En esa tarea de colonización poética, Kipling corría los mismos riesgos que los protagonistas de El hombre que pudo reinar (1888), más famosa quizá por su adaptación cinematográfica de 1975 con Sean Connery y Michael Caine que por la firma de su primer narrador. Peachey Carnehan y Daniel Davrot son una pareja de aventureros vividores que no temen al nuevo entorno selvático y que guardan toda la ambición de sus raíces inglesas. Dos hombres que creen que es fácil tomar los tesoros del ayer para hacerlos pasar por triunfos modernos. A los que les bastaría conquistar una tierra ignorante para sentirse emperadores del porvenir. Pero, mientras Kipling (que también está presente de forma anónima en esta historia) se armó de plumas y tipos de imprenta, Carnehan y Davrot cargan sus camellos con sacos de rifles y juran sobre máximas masónicas. El hombre que pudo reinar está tejida sobre el patrón de las parábolas, pero su poder se halla más cerca de lo shakesperiano, de una verdad pagana que la religión siempre se ha encargado de robar y alterar, como la imagen que abre y cierra el libro: la pesada y basta corona de oro sobre una cabeza mortal y hueca.

Para esta lujosa edición de Nórdica Libros, el ilustrador Fernando Vicente aborda el clásico en una encrucijada de referentes: el texto original, la película de Huston -cuya paleta optaba por una luz vibrante entre parajes secos, con toda probabilidad más cercana a la experiencia que tenía Kipling de Asia- y la imaginería que han legado otros referentes visuales: grandes producciones donde cabalgaban caballerías vestidas de uniforme rojo con galones dorados y salacot, en la línea épica de Las cuatro plumas (A. E. W. Mason, 1902) y Gunga Din -poema de Kipling de 1892 y película de 1939. Las ilustraciones parecen surgidas después de haber oído el relato a lo lejos, ya que sus escenas y motivos están envueltos en una idealización que demuestra el contagio que ejerce Kipling. El entusiasmo por una historia inspira al ánimo por aportar también algo a ella y volverla más grande si cabe; las láminas exageran el color rojo que domina en el relato, con esa luz de sol naciente y fatalismo, pero también lo pintoresco de los vagones de tren y las oficinas de prensa, los blancos de unos trajes de lino imposibles en unos personajes pobres y vagabundos y de las nieves que atraviesan.

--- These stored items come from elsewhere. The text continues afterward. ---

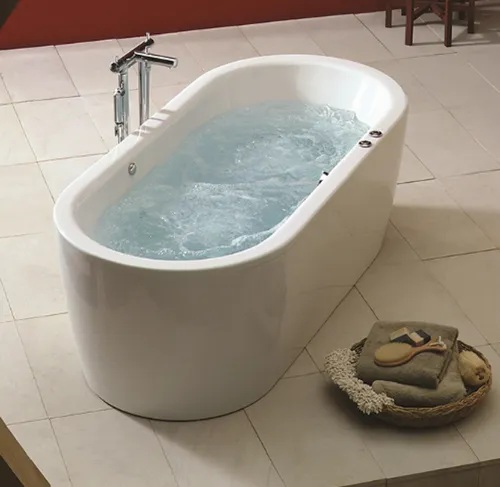 Identify the location of gold border. This screenshot has width=500, height=487. (19, 458). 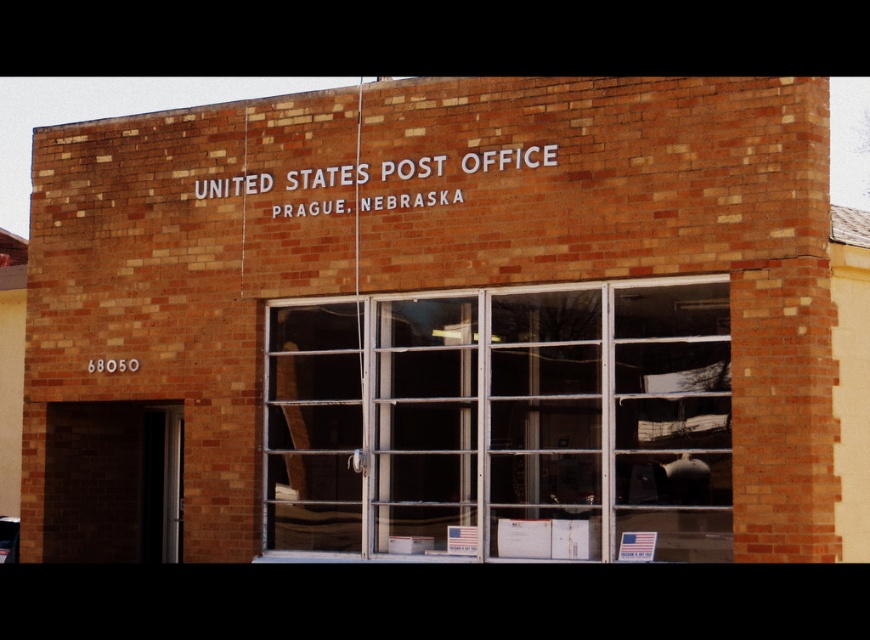 What are the coordinates of the brown brick building at center?

The brown brick building at center is located at coordinates point (437, 321).

You are a mail carrier who needs to deliver a package to the brown brick building at center. You notice a clear glass window at center. Which one is taller?

The brown brick building at center is not as tall as the clear glass window at center, so the clear glass window at center is taller.

You are a delivery person trying to find the correct entrance to the United States Post Office in Prague, Nebraska. You see the clear glass window at center and the white painted brick sign at upper center. Which object is located to the right of the other?

The clear glass window at center is positioned on the right side of white painted brick sign at upper center, so the clear glass window at center is to the right of the white painted brick sign at upper center. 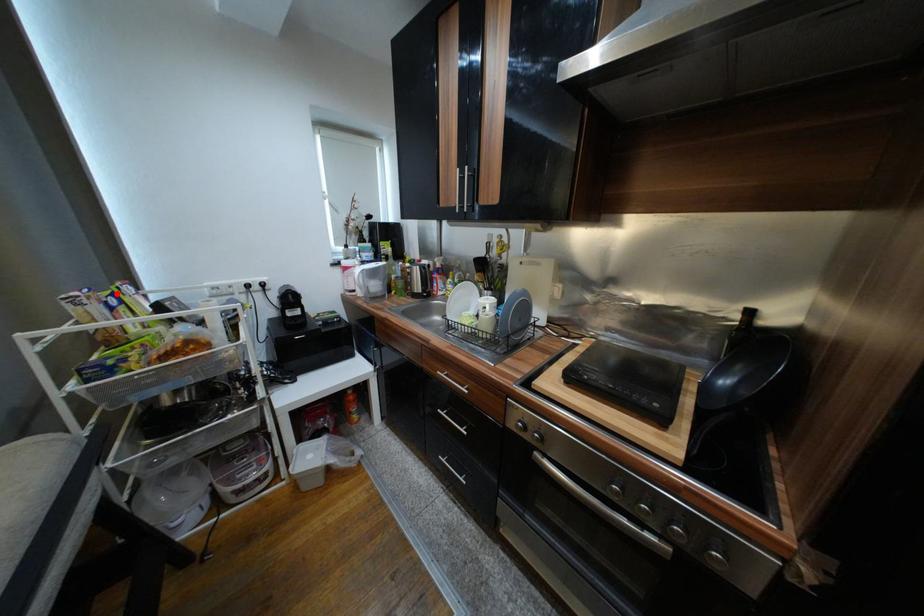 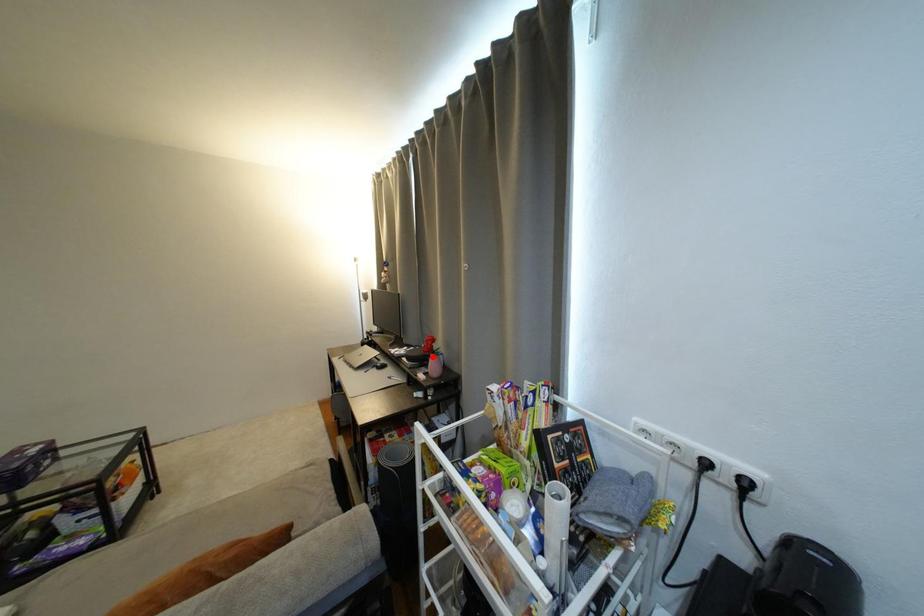 I am providing you with two images of the same scene from different viewpoints. A red point is marked on the first image and another point is marked on the second image. Is the red point in image1 aligned with the point shown in image2?

No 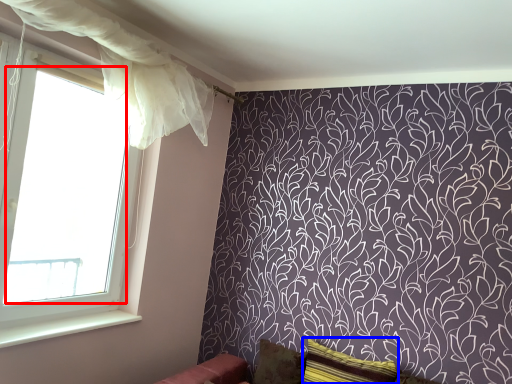 Question: Among these objects, which one is nearest to the camera, window screen (highlighted by a red box) or pillow (highlighted by a blue box)?

Choices:
 (A) window screen
 (B) pillow

Answer: (A) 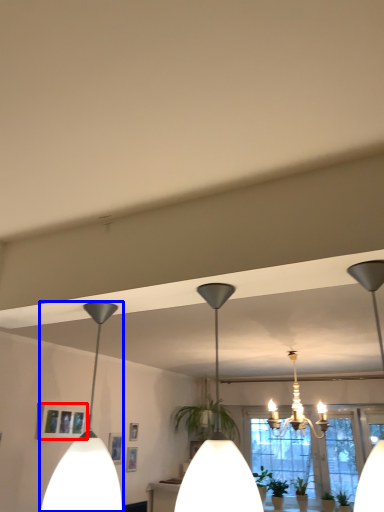 Question: Among these objects, which one is farthest to the camera, picture frame (highlighted by a red box) or lamp (highlighted by a blue box)?

Choices:
 (A) picture frame
 (B) lamp

Answer: (A) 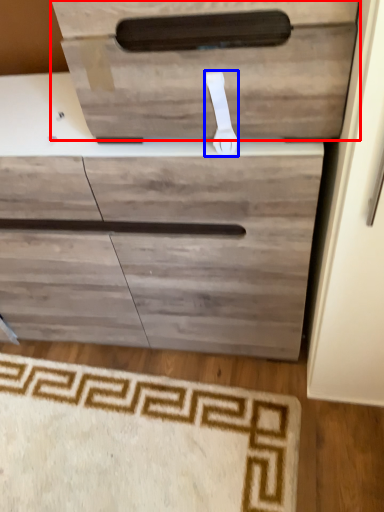 Question: Among these objects, which one is nearest to the camera, drawer (highlighted by a red box) or door handle (highlighted by a blue box)?

Choices:
 (A) drawer
 (B) door handle

Answer: (A) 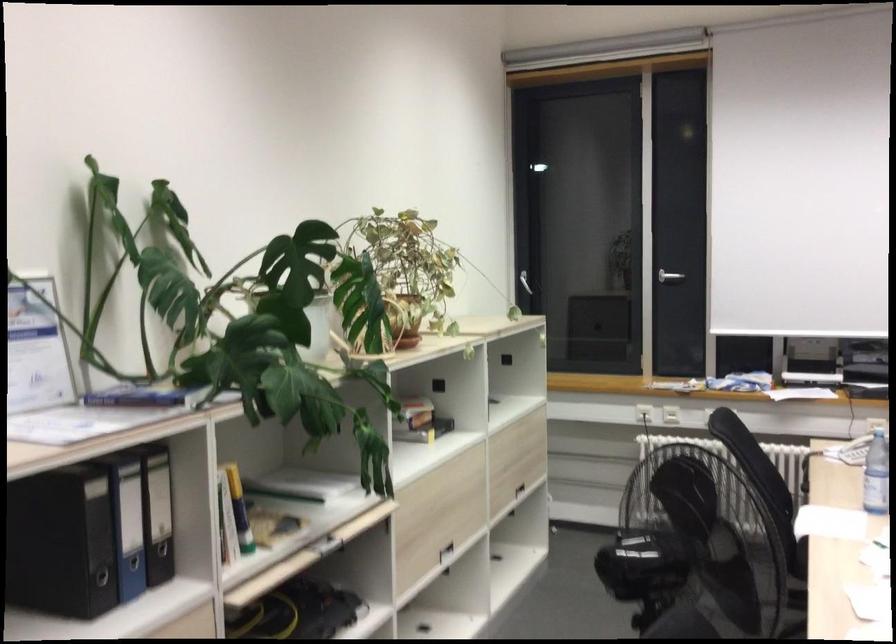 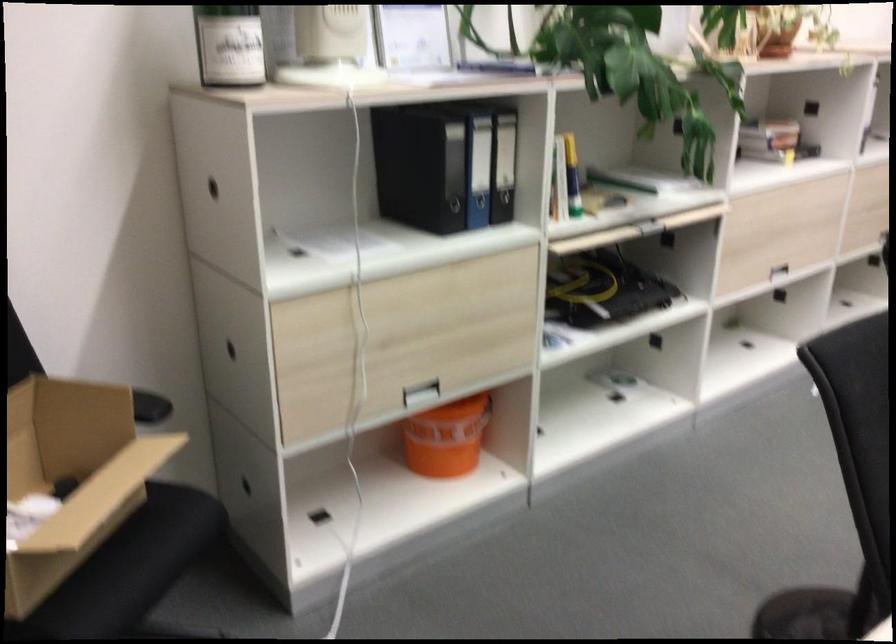 The images are taken continuously from a first-person perspective. In which direction is your viewpoint rotating?

The camera's rotation is toward left-down. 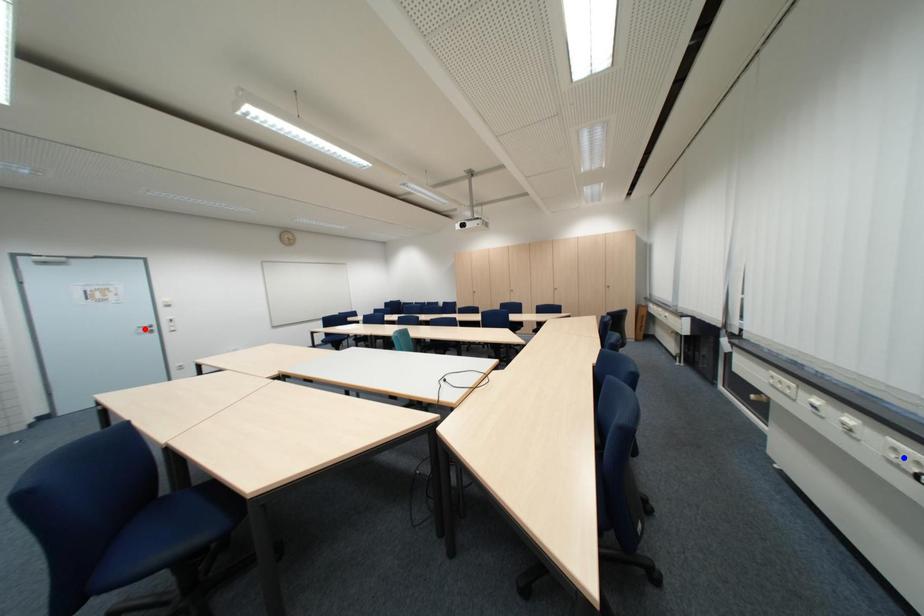 Question: Which of the two points in the image is closer to the camera?

Choices:
 (A) Blue point is closer.
 (B) Red point is closer.

Answer: (A) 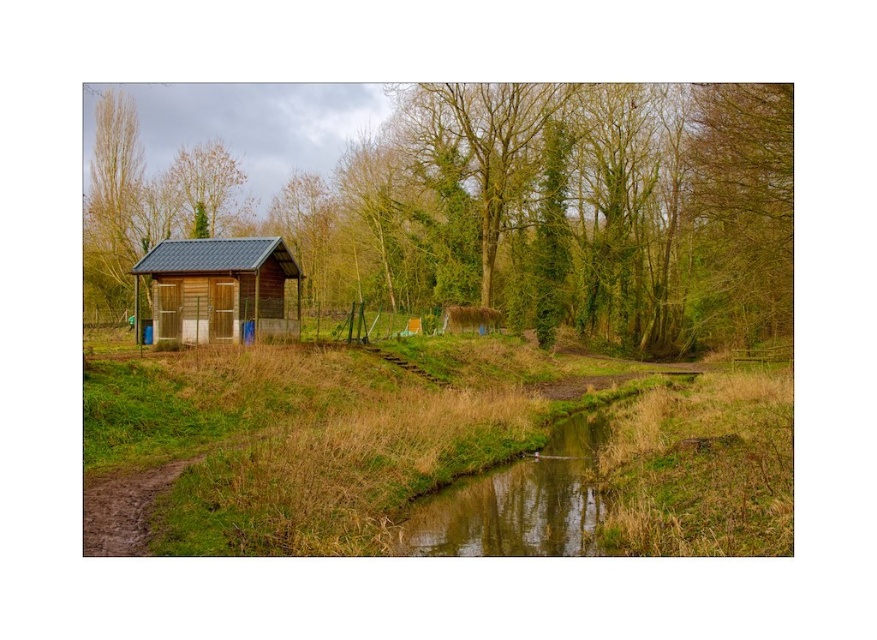 You are standing at the entrance of the shed and looking towards the upper part of the image. Which tree is positioned to the right of the other between the green leafy tree at upper center and the brown textured tree at upper left?

The green leafy tree at upper center is positioned to the right of the brown textured tree at upper left.

You are standing at the entrance of the shed and want to walk towards the green leafy tree at upper center and the brown textured tree at upper left. Which tree will you reach first?

You will reach the green leafy tree at upper center first because it is closer to you than the brown textured tree at upper left.

You are standing at the entrance of the shed and want to walk towards the green leafy tree at upper left and the brown textured tree at upper left. Which tree will you reach first?

The green leafy tree at upper left and brown textured tree at upper left are both located at the upper left of the scene. Since they are the same distance from your current position at the shed entrance, you will reach both trees at the same time. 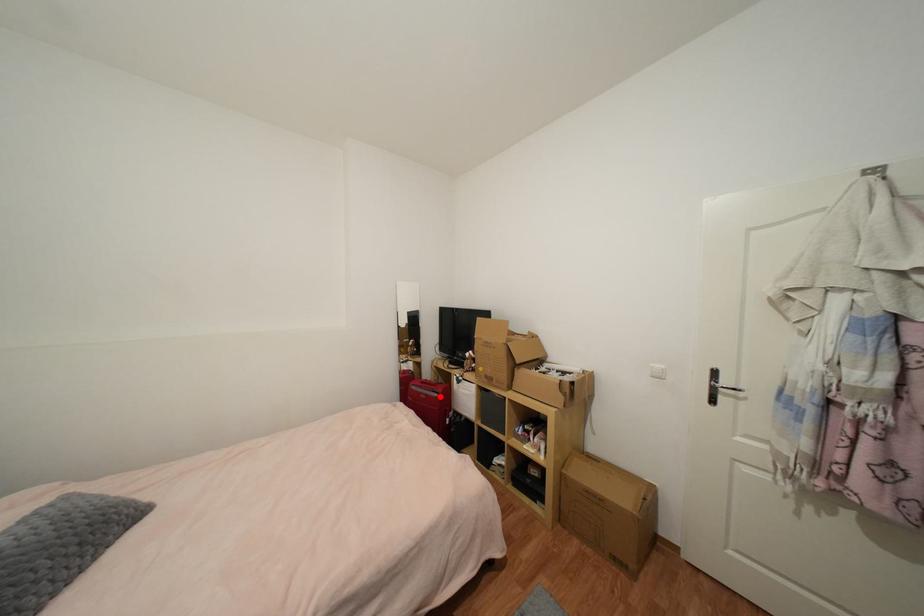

Es fascinante el trasvase que se produce en tan pocas páginas: Kipling transforma la realidad -las vivencias de los exploradores James Brooke, Josiah Harlan y Adolf von Schlagintweit- en un relato corto, en el que a su vez un extraño cuenta una historia supuestamente verídica, que tanto podría ser otro desvarío de un loco. Por último, a modo de salto entre dos tipos de fantaseo, las ilustraciones proponen una tercera vía, otra serie de imágenes reconocibles, pero alejadas del texto, de los sucesos que aquí se recogen. La magia en la literatura de Kipling es que no parece que él sea el único narrador (aunque eso nutra, a su vez, el rasgo que mejor define su voz como escritor). Abre un portal para un tiempo incapaz de maravillarse: la altanería victoriana que se creía dueña de medio mundo civilizado y salvaje a la vez que caía fácilmente en las más simplonas supercherías; es decir, nada demasiado diferente a nuestra época. Kipling permite, con su cetro de privilegiado narrador blanco, masculino y viajante de los vagones de primera clase, que una multitud de voces se solape a la suya, y la diluyan, y hagan literatura imperecedera, de la que mantiene características de transmisión oral, antes que un discurso cargado de ego. Hizo por escrito todo lo contrario al hombre que pudo reinar. Y, por esa razón, lo curioso es que reinó y continúa haciéndolo.